* Task instructions *
Report every line of the records that contains the word "CADASTRO".
● ● ●
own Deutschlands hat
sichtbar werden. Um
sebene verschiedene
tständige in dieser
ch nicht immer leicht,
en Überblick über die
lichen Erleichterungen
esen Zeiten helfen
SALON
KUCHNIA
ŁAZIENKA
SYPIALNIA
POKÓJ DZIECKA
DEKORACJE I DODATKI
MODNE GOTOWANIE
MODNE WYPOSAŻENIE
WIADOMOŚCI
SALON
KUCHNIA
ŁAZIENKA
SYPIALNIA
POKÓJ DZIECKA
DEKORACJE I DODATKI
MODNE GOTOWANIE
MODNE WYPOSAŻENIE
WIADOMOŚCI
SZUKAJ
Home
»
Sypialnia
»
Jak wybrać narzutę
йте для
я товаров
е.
● ● ●
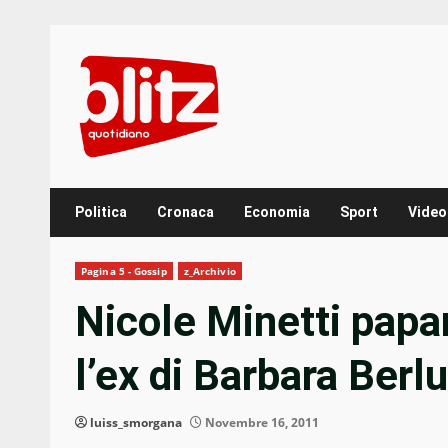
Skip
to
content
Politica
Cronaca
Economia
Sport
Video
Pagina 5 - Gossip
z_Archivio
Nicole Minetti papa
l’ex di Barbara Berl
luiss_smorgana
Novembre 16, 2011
● ● ●
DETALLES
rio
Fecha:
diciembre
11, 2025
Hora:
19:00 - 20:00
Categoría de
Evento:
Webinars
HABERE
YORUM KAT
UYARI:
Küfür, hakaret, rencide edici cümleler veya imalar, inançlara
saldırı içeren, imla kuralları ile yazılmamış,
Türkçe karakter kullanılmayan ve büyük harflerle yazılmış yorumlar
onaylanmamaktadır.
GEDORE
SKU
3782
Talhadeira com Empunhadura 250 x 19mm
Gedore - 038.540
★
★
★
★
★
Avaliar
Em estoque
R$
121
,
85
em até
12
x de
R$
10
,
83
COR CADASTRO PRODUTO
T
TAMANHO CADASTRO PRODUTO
● ● ●
* Answer to this exercise *
COR CADASTRO PRODUTO
TAMANHO CADASTRO PRODUTO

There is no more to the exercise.